El doble mandamiento del amor resume toda la moral cristiana. Fue Jesús mismo quien, en la misma perspectiva que las escuelas fariseas de su tiempo, resumió toda la Ley, toda la Escritura, en estos dos preceptos unidos por la palabra “amarás”.
Pero Jesús no inventó nada: tomó dos mandamientos de la Ley de Moisés, del Pentateuco. El primero, del libro del Deuteronomio, de esa pequeña oración que los judíos siguen rezando todos los días: el Shema’ (“Escucha…”). El segundo, del centro del libro del Levítico que es, a su vez, el centro literario de toda la Ley. Sería importante, por tanto, comprender estos mandatos elegidos por Jesús en su contexto original.
El primer mandamiento –“amar a Dios con todo el corazón, toda el ama y todas las fuerzas”– forma parte de una oración que comienza con otro mandamiento: “Escucha”. Y se continúa con el recuerdo de los beneficios de Dios por su pueblo en el éxodo y la elección de este pueblo por amor.
El amor, por tanto, solo es posible cuando hay escucha y memoria. El papa Francisco ha dicho que “la alegría evangelizadora siempre brilla sobre el trasfondo de la memoria agradecida” (EG, 13).
El amor no es novedad espontánea de un sentimiento sin raíces, sino acogida y agradecimiento de un amor que nos precede, descubrimiento de que existe alguien que estaba ahí antes de que nosotros pudiéramos sentir. El amor es un “descubrimiento exterior por parte de nuestro interior”.

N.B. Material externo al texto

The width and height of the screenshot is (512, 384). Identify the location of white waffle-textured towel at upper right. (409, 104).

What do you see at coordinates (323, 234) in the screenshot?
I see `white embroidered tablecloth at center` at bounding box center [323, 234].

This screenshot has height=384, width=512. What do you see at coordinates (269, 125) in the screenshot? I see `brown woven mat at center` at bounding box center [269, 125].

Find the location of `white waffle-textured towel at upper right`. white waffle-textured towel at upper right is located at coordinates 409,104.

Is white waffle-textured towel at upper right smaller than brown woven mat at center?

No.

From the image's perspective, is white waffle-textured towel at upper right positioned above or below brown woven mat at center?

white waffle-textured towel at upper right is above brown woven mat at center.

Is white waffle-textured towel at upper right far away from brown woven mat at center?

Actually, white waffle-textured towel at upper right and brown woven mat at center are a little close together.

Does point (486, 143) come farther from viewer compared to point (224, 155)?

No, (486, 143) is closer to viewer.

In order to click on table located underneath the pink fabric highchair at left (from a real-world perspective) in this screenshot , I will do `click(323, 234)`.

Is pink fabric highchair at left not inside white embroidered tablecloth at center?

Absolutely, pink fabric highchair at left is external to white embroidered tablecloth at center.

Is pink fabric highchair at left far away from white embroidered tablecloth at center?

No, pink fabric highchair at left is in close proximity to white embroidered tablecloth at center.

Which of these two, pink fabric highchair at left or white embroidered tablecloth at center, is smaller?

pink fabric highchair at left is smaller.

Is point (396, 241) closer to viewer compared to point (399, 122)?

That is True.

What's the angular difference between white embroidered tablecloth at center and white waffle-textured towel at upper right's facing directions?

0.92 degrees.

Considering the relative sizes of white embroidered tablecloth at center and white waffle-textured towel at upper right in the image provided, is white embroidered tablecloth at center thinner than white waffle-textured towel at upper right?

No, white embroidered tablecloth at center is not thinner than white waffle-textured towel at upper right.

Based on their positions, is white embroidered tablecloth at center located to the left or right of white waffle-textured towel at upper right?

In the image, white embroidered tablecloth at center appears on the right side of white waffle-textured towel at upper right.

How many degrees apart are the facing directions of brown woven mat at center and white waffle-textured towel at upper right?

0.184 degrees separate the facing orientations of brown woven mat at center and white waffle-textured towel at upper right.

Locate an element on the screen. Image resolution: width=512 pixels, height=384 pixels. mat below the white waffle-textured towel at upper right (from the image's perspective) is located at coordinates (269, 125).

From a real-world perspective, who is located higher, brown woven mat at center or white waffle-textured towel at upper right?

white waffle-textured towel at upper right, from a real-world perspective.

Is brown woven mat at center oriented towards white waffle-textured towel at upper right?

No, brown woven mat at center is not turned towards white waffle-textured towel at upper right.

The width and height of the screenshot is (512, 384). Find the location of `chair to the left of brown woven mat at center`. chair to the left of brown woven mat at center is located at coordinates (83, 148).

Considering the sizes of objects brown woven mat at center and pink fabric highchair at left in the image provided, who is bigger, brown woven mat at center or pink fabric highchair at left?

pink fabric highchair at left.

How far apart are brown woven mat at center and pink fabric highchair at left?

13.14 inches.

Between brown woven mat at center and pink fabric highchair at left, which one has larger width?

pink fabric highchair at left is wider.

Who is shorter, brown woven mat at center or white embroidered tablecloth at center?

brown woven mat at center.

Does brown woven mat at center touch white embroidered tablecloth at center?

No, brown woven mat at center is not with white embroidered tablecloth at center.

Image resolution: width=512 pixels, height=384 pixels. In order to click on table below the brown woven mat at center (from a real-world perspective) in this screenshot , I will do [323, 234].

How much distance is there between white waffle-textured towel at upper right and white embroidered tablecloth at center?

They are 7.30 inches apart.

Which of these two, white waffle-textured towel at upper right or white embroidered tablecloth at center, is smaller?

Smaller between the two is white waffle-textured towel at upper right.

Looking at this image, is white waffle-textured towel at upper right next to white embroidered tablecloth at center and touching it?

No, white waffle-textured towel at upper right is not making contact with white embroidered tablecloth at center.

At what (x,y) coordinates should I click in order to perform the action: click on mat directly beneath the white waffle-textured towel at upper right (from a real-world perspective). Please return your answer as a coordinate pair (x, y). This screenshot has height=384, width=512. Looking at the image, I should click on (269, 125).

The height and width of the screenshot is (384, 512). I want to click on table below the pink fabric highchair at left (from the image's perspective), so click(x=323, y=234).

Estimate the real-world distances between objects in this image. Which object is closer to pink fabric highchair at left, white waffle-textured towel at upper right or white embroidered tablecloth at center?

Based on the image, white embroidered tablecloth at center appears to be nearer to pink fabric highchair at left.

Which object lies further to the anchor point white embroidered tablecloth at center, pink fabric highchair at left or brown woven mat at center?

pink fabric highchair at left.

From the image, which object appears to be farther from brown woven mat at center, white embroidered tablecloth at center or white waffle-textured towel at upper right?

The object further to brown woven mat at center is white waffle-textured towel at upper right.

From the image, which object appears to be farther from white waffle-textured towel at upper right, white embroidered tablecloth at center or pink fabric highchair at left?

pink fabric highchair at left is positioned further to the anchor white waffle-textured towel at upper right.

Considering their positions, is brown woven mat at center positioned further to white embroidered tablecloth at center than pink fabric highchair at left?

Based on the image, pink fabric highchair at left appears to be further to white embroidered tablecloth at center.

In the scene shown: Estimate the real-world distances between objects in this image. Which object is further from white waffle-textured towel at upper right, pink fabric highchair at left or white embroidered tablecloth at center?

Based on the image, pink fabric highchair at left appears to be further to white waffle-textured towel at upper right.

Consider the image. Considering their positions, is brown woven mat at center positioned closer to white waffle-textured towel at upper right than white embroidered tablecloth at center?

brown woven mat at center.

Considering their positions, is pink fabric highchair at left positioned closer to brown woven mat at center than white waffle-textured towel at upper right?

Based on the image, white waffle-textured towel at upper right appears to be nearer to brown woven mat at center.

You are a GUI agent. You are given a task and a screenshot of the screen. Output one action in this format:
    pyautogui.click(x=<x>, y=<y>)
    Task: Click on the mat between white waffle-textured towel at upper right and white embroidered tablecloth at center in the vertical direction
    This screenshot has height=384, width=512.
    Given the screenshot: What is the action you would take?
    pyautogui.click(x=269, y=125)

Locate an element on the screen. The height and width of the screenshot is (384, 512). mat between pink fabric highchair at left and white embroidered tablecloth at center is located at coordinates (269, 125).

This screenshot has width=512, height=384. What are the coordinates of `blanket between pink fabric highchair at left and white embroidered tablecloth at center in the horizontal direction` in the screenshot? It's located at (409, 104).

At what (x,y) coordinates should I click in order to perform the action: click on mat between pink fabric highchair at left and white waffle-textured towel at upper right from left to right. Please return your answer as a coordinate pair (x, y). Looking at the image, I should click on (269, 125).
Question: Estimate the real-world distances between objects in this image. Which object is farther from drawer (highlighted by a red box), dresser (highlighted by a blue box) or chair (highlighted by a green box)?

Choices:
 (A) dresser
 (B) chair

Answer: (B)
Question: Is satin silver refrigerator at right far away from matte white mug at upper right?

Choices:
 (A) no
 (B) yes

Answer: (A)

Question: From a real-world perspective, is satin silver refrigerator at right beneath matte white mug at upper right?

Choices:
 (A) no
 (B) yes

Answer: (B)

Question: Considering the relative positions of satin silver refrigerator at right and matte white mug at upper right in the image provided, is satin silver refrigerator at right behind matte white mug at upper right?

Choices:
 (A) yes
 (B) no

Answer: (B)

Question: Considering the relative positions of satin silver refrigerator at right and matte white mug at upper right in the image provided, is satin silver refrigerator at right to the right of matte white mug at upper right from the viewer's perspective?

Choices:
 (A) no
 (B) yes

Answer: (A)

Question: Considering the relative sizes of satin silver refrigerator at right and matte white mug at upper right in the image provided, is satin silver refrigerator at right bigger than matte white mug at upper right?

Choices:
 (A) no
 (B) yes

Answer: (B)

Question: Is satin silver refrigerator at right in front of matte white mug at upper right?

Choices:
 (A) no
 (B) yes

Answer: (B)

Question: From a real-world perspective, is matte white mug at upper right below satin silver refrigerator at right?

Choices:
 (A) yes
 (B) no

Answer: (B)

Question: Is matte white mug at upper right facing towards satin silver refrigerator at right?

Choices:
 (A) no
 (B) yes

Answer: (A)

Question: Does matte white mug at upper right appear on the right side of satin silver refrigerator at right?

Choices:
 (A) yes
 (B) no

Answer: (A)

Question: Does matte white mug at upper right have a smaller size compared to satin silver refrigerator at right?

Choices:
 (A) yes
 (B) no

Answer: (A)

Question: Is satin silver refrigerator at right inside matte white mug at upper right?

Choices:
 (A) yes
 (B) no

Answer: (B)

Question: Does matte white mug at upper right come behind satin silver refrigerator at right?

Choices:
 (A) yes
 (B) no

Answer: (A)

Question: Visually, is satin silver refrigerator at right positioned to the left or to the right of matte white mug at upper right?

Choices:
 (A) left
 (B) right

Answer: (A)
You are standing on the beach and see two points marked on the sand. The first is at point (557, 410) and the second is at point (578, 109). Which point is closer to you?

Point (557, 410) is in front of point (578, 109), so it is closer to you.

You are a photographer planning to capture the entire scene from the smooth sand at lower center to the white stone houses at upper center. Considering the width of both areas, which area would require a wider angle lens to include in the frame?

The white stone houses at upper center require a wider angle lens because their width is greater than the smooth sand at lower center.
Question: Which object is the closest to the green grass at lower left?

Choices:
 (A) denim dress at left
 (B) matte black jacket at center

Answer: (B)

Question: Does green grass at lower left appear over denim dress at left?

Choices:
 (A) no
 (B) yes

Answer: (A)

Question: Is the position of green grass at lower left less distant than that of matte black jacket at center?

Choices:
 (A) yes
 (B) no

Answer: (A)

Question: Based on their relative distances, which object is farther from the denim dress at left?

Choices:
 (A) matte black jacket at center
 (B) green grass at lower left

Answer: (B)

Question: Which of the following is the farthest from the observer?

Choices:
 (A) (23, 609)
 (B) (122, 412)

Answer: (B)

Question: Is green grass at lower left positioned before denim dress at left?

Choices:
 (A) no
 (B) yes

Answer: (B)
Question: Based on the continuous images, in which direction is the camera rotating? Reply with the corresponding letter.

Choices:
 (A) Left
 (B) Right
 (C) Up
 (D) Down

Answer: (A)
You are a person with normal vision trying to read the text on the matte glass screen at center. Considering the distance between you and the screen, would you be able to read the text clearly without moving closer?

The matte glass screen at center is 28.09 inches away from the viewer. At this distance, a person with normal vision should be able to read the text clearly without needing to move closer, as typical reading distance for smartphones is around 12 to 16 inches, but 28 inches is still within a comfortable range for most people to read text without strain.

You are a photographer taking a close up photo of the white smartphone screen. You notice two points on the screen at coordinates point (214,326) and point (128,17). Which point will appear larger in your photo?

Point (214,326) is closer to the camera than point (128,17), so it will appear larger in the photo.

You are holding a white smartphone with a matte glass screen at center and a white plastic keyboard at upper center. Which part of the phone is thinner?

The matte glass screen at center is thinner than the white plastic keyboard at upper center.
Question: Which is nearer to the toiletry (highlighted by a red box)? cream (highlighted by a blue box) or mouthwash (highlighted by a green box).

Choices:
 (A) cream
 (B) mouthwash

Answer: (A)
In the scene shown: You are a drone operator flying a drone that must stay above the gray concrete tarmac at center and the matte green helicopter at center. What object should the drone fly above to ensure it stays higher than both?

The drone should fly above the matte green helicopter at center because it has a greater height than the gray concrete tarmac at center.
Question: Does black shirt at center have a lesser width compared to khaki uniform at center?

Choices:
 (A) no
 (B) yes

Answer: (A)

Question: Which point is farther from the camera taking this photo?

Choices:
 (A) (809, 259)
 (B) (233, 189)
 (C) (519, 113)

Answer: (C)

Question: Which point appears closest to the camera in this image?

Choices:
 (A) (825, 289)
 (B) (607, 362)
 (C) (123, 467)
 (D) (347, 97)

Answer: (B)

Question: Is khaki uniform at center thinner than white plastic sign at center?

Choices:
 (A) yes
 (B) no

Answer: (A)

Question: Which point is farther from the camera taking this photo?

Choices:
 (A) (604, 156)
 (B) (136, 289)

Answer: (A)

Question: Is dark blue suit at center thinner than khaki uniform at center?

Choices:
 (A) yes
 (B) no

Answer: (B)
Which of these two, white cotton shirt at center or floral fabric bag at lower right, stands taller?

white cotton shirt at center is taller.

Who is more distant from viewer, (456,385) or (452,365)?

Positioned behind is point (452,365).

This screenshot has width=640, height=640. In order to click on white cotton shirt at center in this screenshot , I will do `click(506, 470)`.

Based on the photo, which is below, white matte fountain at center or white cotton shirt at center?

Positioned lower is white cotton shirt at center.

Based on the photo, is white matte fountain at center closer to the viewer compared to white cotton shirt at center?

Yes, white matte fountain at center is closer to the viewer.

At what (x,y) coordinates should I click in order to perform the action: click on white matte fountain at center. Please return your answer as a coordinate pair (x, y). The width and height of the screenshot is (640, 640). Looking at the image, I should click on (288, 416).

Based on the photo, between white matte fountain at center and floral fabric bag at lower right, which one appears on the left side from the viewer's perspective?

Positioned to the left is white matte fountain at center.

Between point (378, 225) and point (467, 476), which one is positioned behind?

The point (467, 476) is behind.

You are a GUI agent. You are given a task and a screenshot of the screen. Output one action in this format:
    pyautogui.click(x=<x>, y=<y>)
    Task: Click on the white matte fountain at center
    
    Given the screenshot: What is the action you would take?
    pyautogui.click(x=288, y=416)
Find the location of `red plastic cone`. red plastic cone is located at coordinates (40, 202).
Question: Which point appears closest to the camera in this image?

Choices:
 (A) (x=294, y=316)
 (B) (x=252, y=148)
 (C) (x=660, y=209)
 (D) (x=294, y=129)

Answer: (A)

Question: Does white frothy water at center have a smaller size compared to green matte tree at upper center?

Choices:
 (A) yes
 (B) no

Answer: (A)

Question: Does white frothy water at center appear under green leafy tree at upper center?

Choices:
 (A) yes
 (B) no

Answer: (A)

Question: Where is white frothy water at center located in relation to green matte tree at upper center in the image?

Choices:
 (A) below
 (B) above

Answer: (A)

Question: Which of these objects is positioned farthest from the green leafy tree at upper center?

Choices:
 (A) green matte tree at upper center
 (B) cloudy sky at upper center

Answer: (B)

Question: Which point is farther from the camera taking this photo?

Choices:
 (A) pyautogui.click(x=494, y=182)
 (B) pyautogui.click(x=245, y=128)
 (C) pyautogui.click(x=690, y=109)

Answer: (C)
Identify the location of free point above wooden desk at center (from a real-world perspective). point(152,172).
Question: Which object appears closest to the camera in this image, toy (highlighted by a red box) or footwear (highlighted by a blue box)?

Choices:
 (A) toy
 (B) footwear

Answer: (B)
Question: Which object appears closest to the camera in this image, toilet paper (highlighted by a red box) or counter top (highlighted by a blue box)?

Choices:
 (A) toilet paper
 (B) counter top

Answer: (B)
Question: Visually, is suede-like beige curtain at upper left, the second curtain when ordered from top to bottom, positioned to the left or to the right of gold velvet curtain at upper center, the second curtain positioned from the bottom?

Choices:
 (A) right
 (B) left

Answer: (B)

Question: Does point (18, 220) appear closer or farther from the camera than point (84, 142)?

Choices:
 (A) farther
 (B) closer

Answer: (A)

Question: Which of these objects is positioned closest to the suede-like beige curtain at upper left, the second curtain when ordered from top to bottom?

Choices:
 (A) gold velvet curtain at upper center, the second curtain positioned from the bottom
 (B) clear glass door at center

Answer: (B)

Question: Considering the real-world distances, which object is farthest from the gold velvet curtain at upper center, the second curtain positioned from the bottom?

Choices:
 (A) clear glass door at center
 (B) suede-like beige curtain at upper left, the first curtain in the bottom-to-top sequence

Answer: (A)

Por eso, el amor necesita un “tú”, alguien a quien dirigirse. El amor no habita en nuestro corazón solitario: es éxodo de uno mismo, salida y apertura al otro, descubrimiento de un mundo que no es el mío. Siempre se ama a alguien, el amor nunca es igual, porque es relación y está configurado por las personas que se aman.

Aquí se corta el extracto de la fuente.